# I finished monkeying around (new prop for 2008)



## the_PROCRASTINATOR (Oct 14, 2006)

*Here it is. Check out the video clip.*


----------



## pyro (Oct 7, 2006)

wow that was cool-nice how too


----------



## EMU (Dec 4, 2007)

that's awesomely creepy


----------



## NickG (Sep 12, 2006)

creepy monkeys.


----------



## Moon Dog (Oct 3, 2006)

What's under the tarp???


----------



## grim reaper (Aug 18, 2005)

haha there great awsome job


----------



## the_PROCRASTINATOR (Oct 14, 2006)

*Thanks for all the kind words!
My 52 Cad is under the tarp.*
































*Wanna buy it?*


----------



## dave the dead (Jan 31, 2007)

I have always liked the cymbol monkeys and own one myself...leave it to you to go pnuematic on these creepy little toys..lmao!
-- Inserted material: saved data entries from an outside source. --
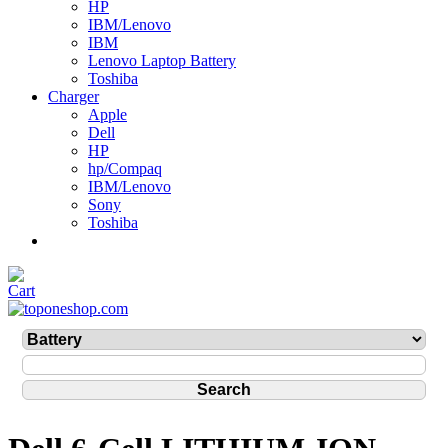
HP
IBM/Lenovo
IBM
Lenovo Laptop Battery
Toshiba
Charger
Apple
Dell
HP
hp/Compaq
IBM/Lenovo
Sony
Toshiba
Fantastic!


----------



## cerinad (Jun 23, 2008)

Yeah really nice!!Great car too!Love the skulls.


----------



## sparky (Dec 7, 2006)

That is sweet as heck!!!!! Where did you find the awsome monkeys? That is great....What type of display are you going to use for those bad monkeys??? WOH..WOH..HAH..HAH!!!!


----------



## the_PROCRASTINATOR (Oct 14, 2006)

Thanks.
Monkeys are old toys from ebay. Just search for "Jolly Chimp".
I wanted to have an old kids toy section in my haunt this year.


----------



## corner haunt (May 21, 2008)

Funky monkeys! lol Great job, nice Cad too. Finish it up man, that could be sweet!


----------



## Ghostess (Aug 21, 2005)

Those monkeys have always creeped me out... interesting use of them!


----------



## Lilly (Jun 13, 2006)

nice set up..
nice caddy

if you get bored with those creep them up and have them smashing skulls together LOL


----------